The world's top drug firm announced plans to capture greater revenue in the emerging markets of Latin America, Eastern Europe and Asia, with a particular focus on penetrating "the growing and untapped market" of middle-income patients living in these markets.
"We see a range of promising growth opportunities over the next three to five years where we will take advantage of our global scale," said Ian Read, president of Worldwide Pharmaceutical Operations.
"By pursuing growth strategies in the right geographies, with the right products and business models, we will drive change and seize opportunities," he said.
The company is particularly eyeing the $47bn emerging Asian pharmaceutical market and pointed to four drivers that it believes will help it enlarge its business in the region, including "expanding its existing presence in high growth markets, building leadership in oncology, tailoring portfolio offerings to local market needs and taking greater advantage of global manufacturing and R&D in Asia".
As an example, Pfizer plans to expand its current operations in China six-fold, from the 110 cities it now serves to more than 650 cities.
"Growing established products (medicines that have lost or will soon lose patent protection), launching new products and reaching more patients will enable Pfizer to continue to capitalize on its strong base in China", the firm said.
The country is expected to be one of the world's top five healthcare markets as early as 2010.
Through these plans, Pfizer said it expects to reinforce its market leadership and increase its market share in the Asia region by 2 per cent to reach 6 per cent by 2012.
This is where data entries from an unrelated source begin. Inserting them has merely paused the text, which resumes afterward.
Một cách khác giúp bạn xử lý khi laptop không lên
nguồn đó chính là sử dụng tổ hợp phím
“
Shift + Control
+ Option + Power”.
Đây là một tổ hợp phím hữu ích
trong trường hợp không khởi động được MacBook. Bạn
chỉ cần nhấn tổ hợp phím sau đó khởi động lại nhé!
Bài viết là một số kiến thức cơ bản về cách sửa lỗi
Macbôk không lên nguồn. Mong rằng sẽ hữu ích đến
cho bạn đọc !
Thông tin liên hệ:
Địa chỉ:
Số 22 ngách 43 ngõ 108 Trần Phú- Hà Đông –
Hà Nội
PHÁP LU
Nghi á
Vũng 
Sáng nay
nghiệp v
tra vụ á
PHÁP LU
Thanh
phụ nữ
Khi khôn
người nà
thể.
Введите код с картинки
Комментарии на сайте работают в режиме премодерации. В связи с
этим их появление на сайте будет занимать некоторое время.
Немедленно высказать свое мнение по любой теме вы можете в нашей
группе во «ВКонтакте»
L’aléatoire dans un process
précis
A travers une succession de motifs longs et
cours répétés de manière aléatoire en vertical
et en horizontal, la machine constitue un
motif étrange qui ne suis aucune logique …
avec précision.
Moreover, the firm recently formed an Established Products business unit within its Worldwide Pharmaceutical Operations, with the goal of achieving double-digit growth in the global market for established medicines, through product enhancements and reformulations, pursuing new indications for niche markets, and intensifying late-stage lifecycle plans.
Pfizer said that the newly formed unit will "execute growth strategies tailored to the unique needs of branded emerging markets (such as China, India, Brazil and Russia), branded traditional markets (such as Japan, Western Europe and South Korea), and intellectual-property-driven markets (such as the United States and Canada)".
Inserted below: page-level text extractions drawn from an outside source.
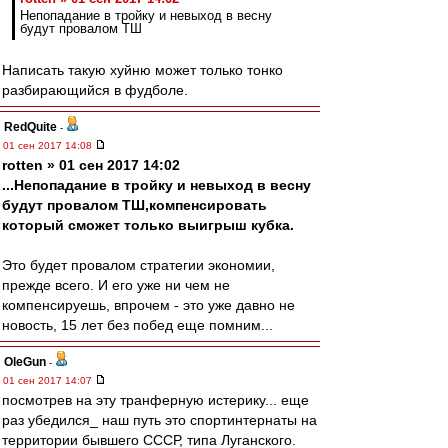
Непопадание в тройку и невыход в весну
будут провалом ТШ
Написать такую хуйню может только тонко
разбирающийся в фудболе.
RedQuite
-
01 сен 2017 14:08
rotten » 01 сен 2017 14:02
...Непопадание в тройку и невыход в весну
будут провалом ТШ,компенсировать
который сможет только выигрыш кубка.
Это будет провалом стратегии экономии,
прежде всего. И его уже ни чем не
компенсируешь, впрочем - это уже давно не
новость, 15 лет без побед еще помним...
OleGun
-
01 сен 2017 14:07
посмотрев на эту транферную истерику... еще
раз убедился_ наш путь это спортинтернаты на
территории бывшего СССР, типа Луганского.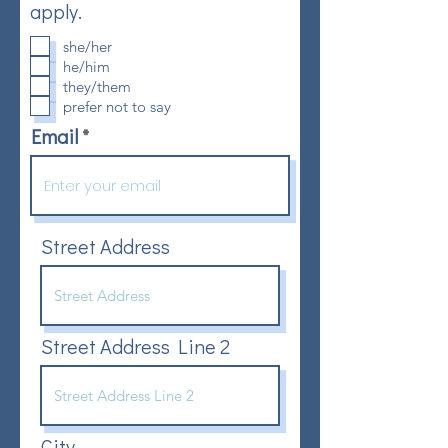
apply.
she/her
he/him
they/them
prefer not to say
Email
Street Address
Street Address Line 2
City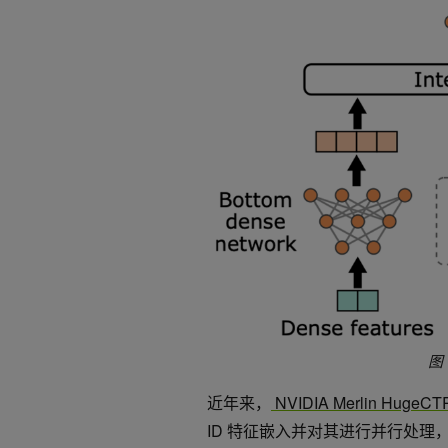
图
近年来，
NVIDIA Merlin HugeC
ID 特征嵌入并对其进行并行处理，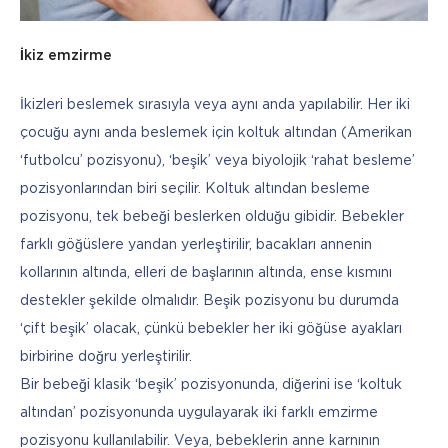
İkiz emzirme
İkizleri beslemek sırasıyla veya aynı anda yapılabilir. Her iki 
çocuğu aynı anda beslemek için koltuk altından (Amerikan 
‘futbolcu’ pozisyonu), ‘beşik’ veya biyolojik ‘rahat besleme’ 
pozisyonlarından biri seçilir. Koltuk altından besleme 
pozisyonu, tek bebeği beslerken olduğu gibidir. Bebekler 
farklı göğüslere yandan yerleştirilir, bacakları annenin 
kollarının altında, elleri de başlarının altında, ense kısmını 
destekler şekilde olmalıdır. Beşik pozisyonu bu durumda 
‘çift beşik’ olacak, çünkü bebekler her iki göğüse ayakları 
birbirine doğru yerleştirilir. 
Bir bebeği klasik ‘beşik’ pozisyonunda, diğerini ise ‘koltuk 
altından’ pozisyonunda uygulayarak iki farklı emzirme 
pozisyonu kullanılabilir. Veya, bebeklerin anne karnının 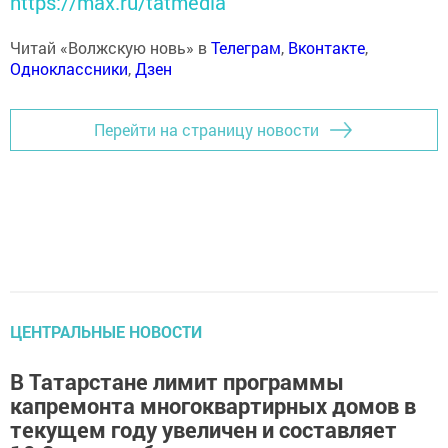
https://max.ru/tatmedia
Читай «Волжскую новь» в
Телеграм
,
Вконтакте
,
Одноклассники
,
Дзен
Перейти на страницу новости
ЦЕНТРАЛЬНЫЕ НОВОСТИ
В Татарстане лимит программы
капремонта многоквартирных домов в
текущем году увеличен и составляет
Meanwhile, the company is also intent on supplementing its internal R&D efforts with external science to help ensure a healthy pipeline.
Through partnership arrangements, Pfizer added seven clinical candidates, including 4 biologics, in 2007 in prioritised disease areas.
Pfizer's pipeline has been criticised from many quarters of late, with even the company's new president of global R&D previously stating: "I'm the first to admit [the drug pipeline] is not as rich as I'd like it to be."
The firm has indicated that it will look to bolster its Asian R&D efforts in particular to tap into this burgeoning marketplace, targeting China, India, Japan and South Korea.
"We are meaningfully diversifying our risk, which will be a significant advantage to us as we compete in this fast-changing marketplace", said Read.
Meanwhile, company chief financial officer Frank D'Amelio reaffirmed that the firm is intent on creating a lower, more flexible cost base to align with revenues, through initiatives such as increasing outsourced manufacturing and further reducing its global real estate presence.
"We are proactively managing our total cost structure to do what is necessary to size the company appropriately to align with our revenues so that we deliver growing profitability after the Lipitor loss of exclusivity," said D'Amelio.
"As a result, we expect to continue to generate industry-leading operating margins in a percentage range of the mid-to high-30s."